§ **Problem requirements**: Only lines containing the word "können" belong in the answer; copy each one from the records.

§ **Given data**:
---
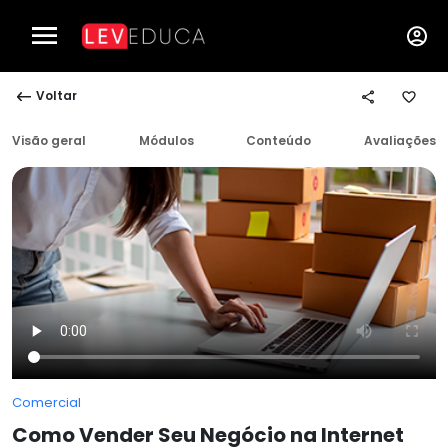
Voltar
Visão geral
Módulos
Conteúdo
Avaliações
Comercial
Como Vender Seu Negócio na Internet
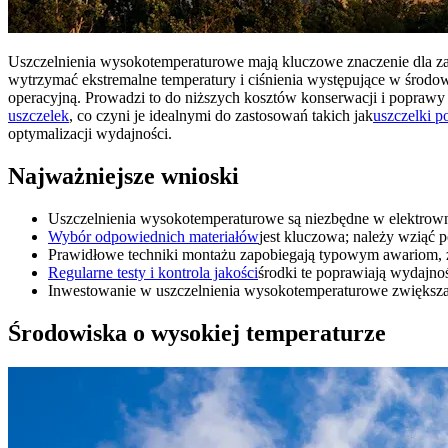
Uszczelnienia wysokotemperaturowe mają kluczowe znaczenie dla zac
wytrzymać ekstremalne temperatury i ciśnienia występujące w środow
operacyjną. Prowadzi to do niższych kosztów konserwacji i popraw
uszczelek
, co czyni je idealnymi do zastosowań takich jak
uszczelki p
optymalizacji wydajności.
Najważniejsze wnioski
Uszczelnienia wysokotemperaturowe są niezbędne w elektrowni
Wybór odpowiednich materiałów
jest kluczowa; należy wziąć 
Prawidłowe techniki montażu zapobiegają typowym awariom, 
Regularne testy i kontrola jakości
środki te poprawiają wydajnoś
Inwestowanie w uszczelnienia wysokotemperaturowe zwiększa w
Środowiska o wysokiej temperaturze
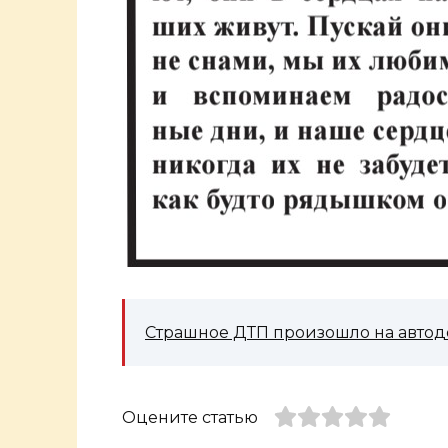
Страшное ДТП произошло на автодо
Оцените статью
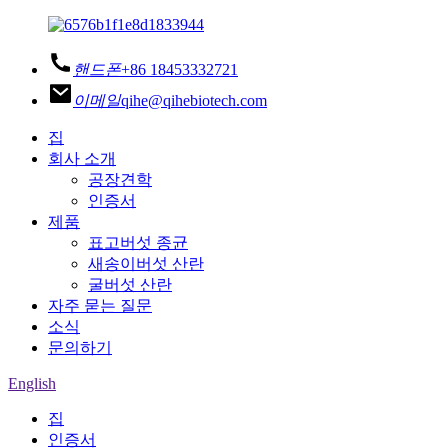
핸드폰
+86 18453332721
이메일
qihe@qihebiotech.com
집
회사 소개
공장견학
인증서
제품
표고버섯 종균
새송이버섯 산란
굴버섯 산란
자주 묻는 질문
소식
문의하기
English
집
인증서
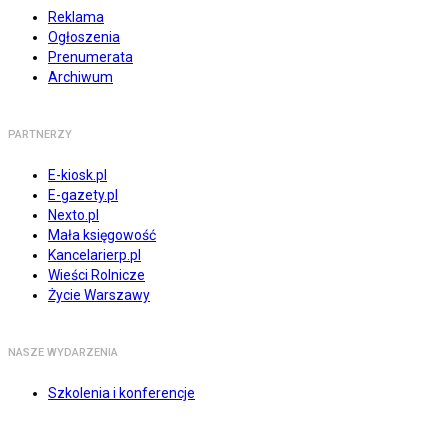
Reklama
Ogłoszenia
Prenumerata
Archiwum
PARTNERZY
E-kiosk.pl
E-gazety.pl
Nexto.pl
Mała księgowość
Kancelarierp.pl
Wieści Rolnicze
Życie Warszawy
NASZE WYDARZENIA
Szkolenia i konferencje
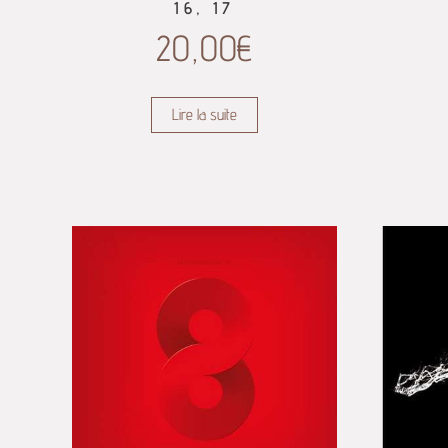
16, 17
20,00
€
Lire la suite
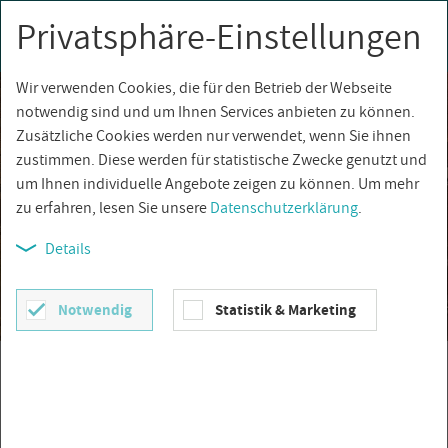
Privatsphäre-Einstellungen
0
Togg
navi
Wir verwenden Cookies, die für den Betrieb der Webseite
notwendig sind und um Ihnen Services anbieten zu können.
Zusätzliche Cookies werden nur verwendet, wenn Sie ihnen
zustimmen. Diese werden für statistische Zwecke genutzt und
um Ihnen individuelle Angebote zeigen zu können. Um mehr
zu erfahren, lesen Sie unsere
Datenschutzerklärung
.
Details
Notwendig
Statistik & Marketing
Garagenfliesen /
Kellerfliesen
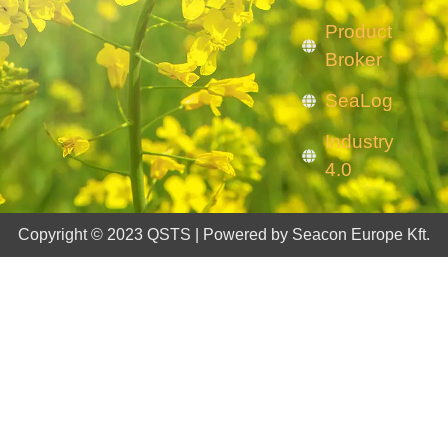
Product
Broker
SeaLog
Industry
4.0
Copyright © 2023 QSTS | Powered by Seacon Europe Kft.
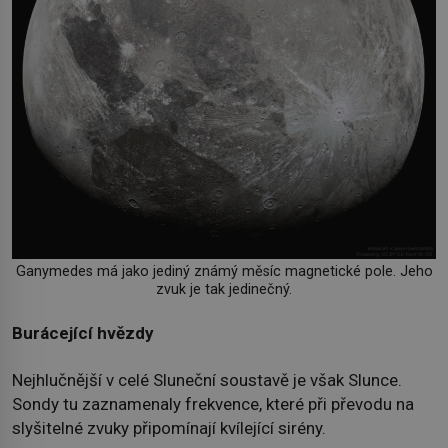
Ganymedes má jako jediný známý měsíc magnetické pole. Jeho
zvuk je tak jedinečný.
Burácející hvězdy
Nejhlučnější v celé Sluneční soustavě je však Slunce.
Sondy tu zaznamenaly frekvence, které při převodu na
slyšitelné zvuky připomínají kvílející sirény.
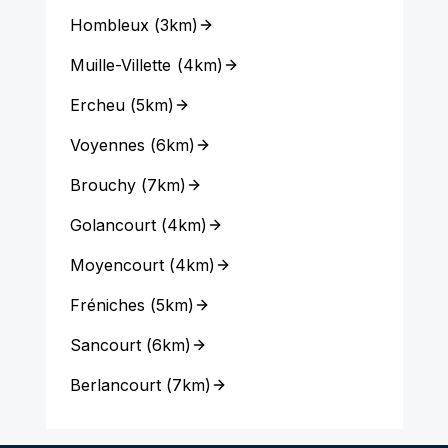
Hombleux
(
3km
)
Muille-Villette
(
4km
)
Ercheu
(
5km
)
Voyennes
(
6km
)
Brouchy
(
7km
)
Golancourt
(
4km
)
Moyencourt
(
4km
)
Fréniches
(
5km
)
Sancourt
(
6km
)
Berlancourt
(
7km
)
---
§ **Solution to this task**:
notwendig sind und um Ihnen Services anbieten zu können.
um Ihnen individuelle Angebote zeigen zu können. Um mehr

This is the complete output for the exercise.